HSITPL will draw up plans as appropriate to attract tenants according to the vision of HSITP and the priority technology areas, also with reference to the experience of I&T platforms around the world in developing appropriate admission criteria and rental policy with a view to ensuring the international competitiveness of HSITP. For start-ups, HSITPL will also take into account the relevant plans and experience of the Hong Kong Science Park and Cyberport so as to attract more start-ups to HSITP and put in place appropriate incubation programmes and support schemes.
(3) To inject capital and impetus as well as to encourage private investments in local I&T start-ups, the Government set up the $2 billion Innovation and Technology Venture Fund (ITVF) in 2017 to co-invest in local I&T start-ups together with co-investment partners at a matching investment ratio of approximately 1 (Government):2 (co-investment partners). The ITVF invested in start-ups with businesses covering different areas. For example, one of them is a local start-up which conducts research in DNA sequencing technology.

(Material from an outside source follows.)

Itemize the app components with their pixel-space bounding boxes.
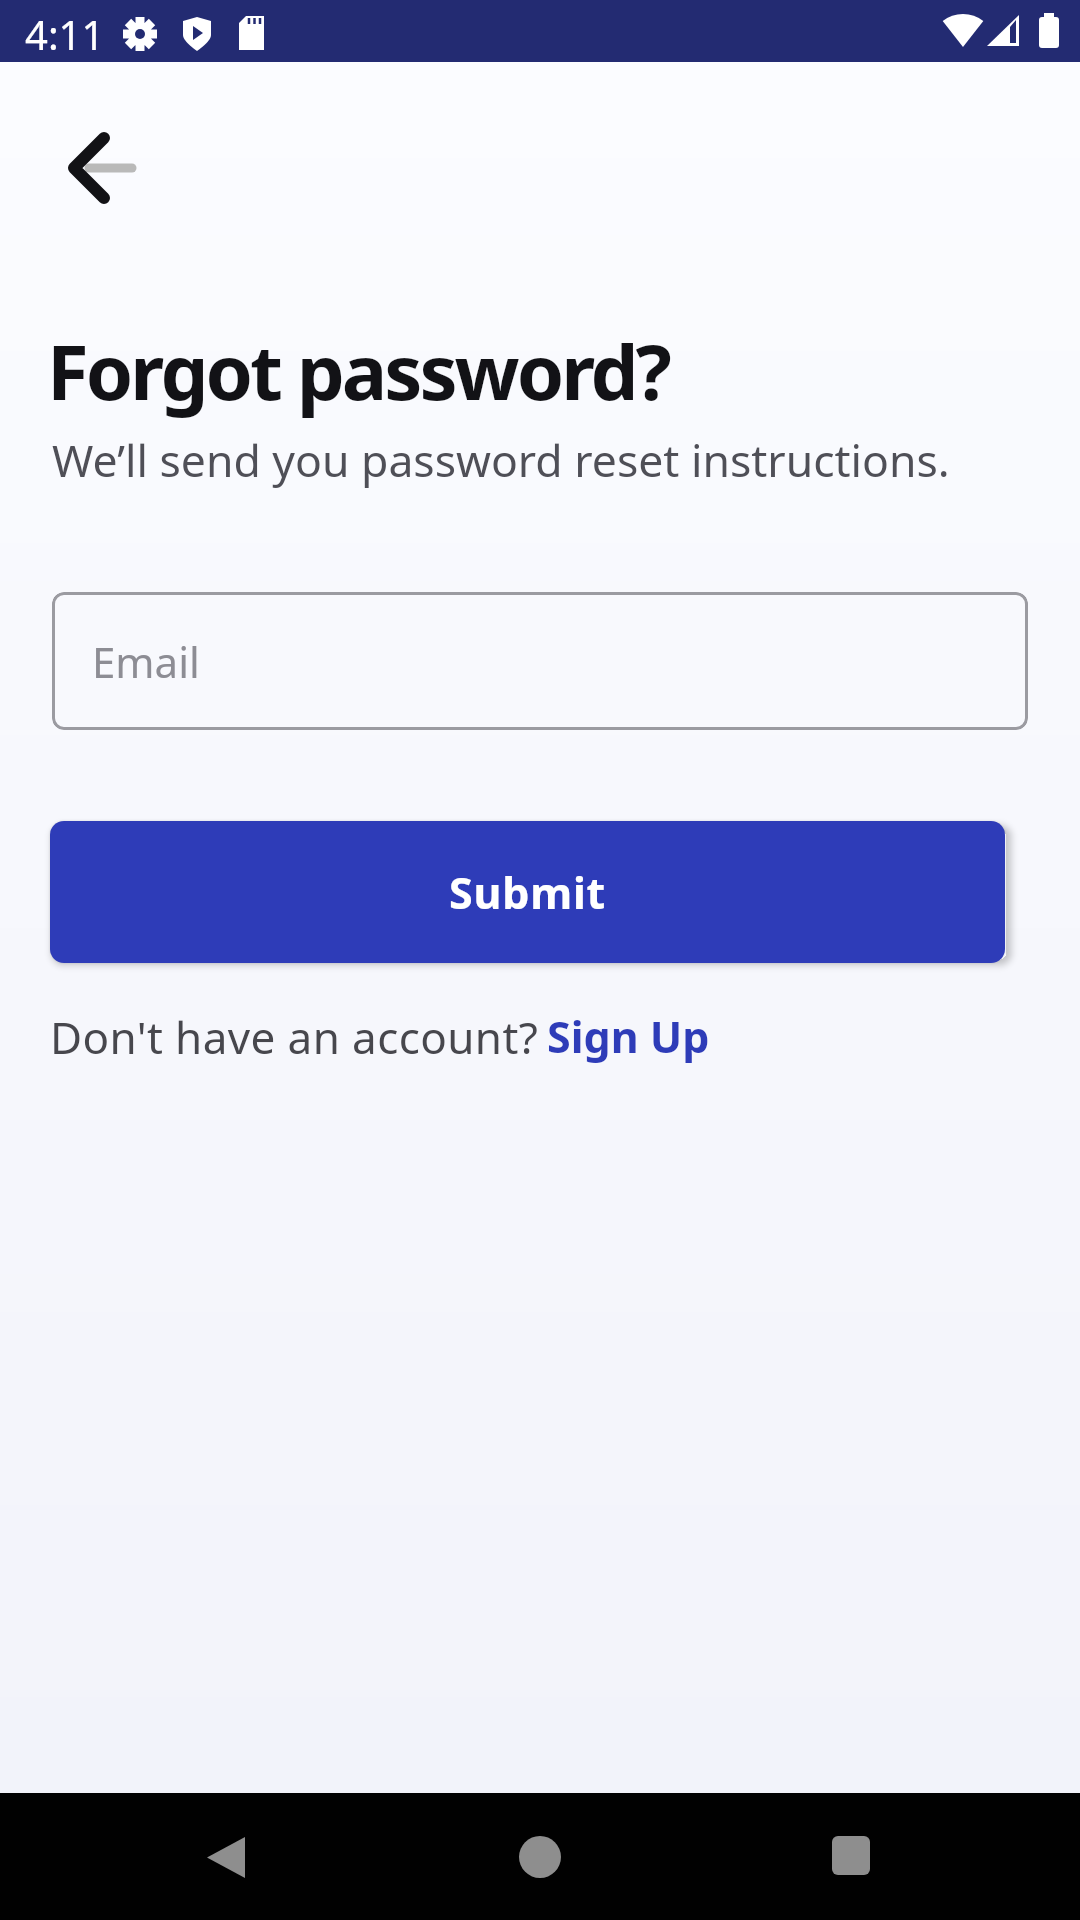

Furthermore, the Corporate Venture Fund (CVF) of the Hong Kong Science and Technology Parks Corporation (HKSTPC) has also invested in biotechnological start-ups engaging in drug delivery, stem cell technology and cancer treatment research, etc. The CVF was just bumped up to $600 million. As at end July 2021, the CVF has invested in six biotechnology-related start-ups with a total investment amount of $66.4 million.
The Incu-Bio Programme of HKSTPC provides funding of up to $4 million to incubatees engaging in biotechnology. In view of the relatively complex regulatory procedures involved in biotechnology researches, the Programme also offers a targeted funding of up to $2 million to incubatees for certification or investigational new drug applications, etc. As at end-July 2021, the Programme has supported 45 start-ups, with more than $61.5 million approved by HKSTPC.